To export your own data for this tutorial, sign up for Roboflow and make a public workspace, or make a new public workspace in your existing account. If your data is private, you can upgrade to a paid plan for export to use external training routines like this one or experiment with using Roboflow's internal training solution.

Label Images

Note: the public dataset has images that are already labeled. If you do not have labeled images you can easily label in Roboflow. This is a pre-requisite to training your custom object detector.

For this notebook, we will want to use the preprocessed version of these images with the size of 416 x 416. Click on that version of the dataset:

You will be led to a pop-up and will then want to download this as the YOLOv5 PyTorch dataset format. Select "show download code" and continue:

You will then want to get the Jupyter Notebook command generated and replace this line in the notebook with your new command:

!curl -L "https://public.roboflow.com/ds/[YOUR-KEY-HERE]" > roboflow.zip; unzip roboflow.zip; rm roboflow.zip

Prepare Pre-Trained Weights for YOLOR

YOLOR comes with some pre-trained weights that we can have our model train off of. We can download these weights using the shell script provided:

%cd /content/yolor
!bash scripts/get_pretrain.sh

Note that both implicit and explicit weights of the network are downloaded.

Run YOLOR Training

With everything prepared for the training process, we will then initiate the YOLOR training process. To kick off training we running the training command with the following options:

img: define input image size
batch: determine batch size
epochs: define the number of training epochs. (Note: often, 3000+ are common here!)
data: set the path to our yaml file (This is provided when we downloaded the dataset from Roboflow)
cfg: specify our model configuration
weights: specify a custom path to weights. (Note: We can specify the pretrained weights we downloaded up above with the shell script)
name: result names
hyp: Define the hyperparamters for training

And run the training command:

!python train.py --batch-size 8 --img 416 416 --data '../data.yaml' --cfg cfg/yolor_p6.cfg --weights '/content/yolor/yolor_p6.pt' --device 0 --name yolor_p6 --hyp '/content/yolor/data/hyp.scratch.1280.yaml' --epochs 50

YOLOR Training Process

Evaluate Custom YOLOR Detector Performance

Now that we have completed training, we can evaluate how well the training procedure performed by visualizing the logs in runs folder via Tensorboard:

Tensorboard Logs for YOLOR

We can also simply plot the the results directly in Colab:

Visualize YOLOR Training Data

During the training process, YOLOR applies augmentations to the images. We can visualize original images as well as augmented images:

Sample Images with no Augmentations

Sample Images with Augmentations

Run YOLOR Inference on Test Images

Now we take our trained model and conduct an inference on test images from when we downloaded our dataset from Roboflow. All weights from the training process can be found in the weights/.

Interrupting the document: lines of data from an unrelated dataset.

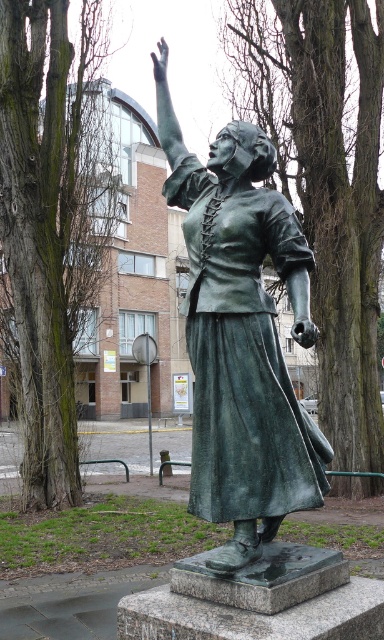 Question: Which of the following is the farthest from the observer?

Choices:
 (A) green textured tree at center
 (B) green mossy bark tree at left
 (C) green patina statue at center

Answer: (B)

Question: Can you confirm if green patina statue at center is positioned above green textured tree at center?

Choices:
 (A) yes
 (B) no

Answer: (B)

Question: Which object is the closest to the green patina statue at center?

Choices:
 (A) green mossy bark tree at left
 (B) green textured tree at center

Answer: (B)

Question: Can you confirm if green patina statue at center is positioned to the right of green mossy bark tree at left?

Choices:
 (A) yes
 (B) no

Answer: (A)

Question: In this image, where is green patina statue at center located relative to green mossy bark tree at left?

Choices:
 (A) above
 (B) below

Answer: (B)

Question: Which point is closer to the camera?

Choices:
 (A) green patina statue at center
 (B) green mossy bark tree at left

Answer: (A)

To kick off inference, we run the command with the following parameters:

conf: The model confidence to make a prediction (higher confidence required makes less predictions)
source: Can accept a directory of images, individual images, video files, and also a device's webcam port.
weights: Here you specify which model you want to use from the weights/ folder.
names: here you specify the names of the different classes of your model (we generate this earlier in the notebook based on the YAML file)

To run the inference:

!python detect.py --weights "runs/train/yolor_p6/weights/best.pt" --conf 0.4 --source ../test/images --names ../data.names

Inference on one of our test images that the model has not seen before

Export Saved YOLOR Weights for Future Inference

Now that we have created our YOLOR object detector, it might be a good idea to export the weights out of Colab for use on a different project. To do so we import a Google Drive module and send them out:

from google.colab import drive
drive.mount('/content/gdrive')

%cp /content/yolor/runs/train/yolor_p6/weights/best.pt /content/gdrive/My\ Drive

Your YOLOR model is now trained on a custom dataset, ready to be deployed to wherever your model is needed.

Conclusion

YOLOR is an incredibly powerful, state-of-the-art object detection model. In this tutorial we covered how to:

Prepare a YOLOR environment
Download custom object detection data using Roboflow
Run the YOLOR training process
Visualise data from YOLOR
Use YOLOR for inference

Now you have the knowledge you need to use YOLOR in your computer vision tasks.

Frequently Asked Questions

Is YOLOR faster than YOLOv4?

YOLOR is around 88% faster than Scaled-YOLOv4 as measured by V100 batch 1 latency, while attaining a similar level of performance.

How does YOLOR compare to PP-YOLO2?

YOLOR achieves a 3.8% mAP increase over PP-YOLOv2 when benchmarked against the MS COCO dataset.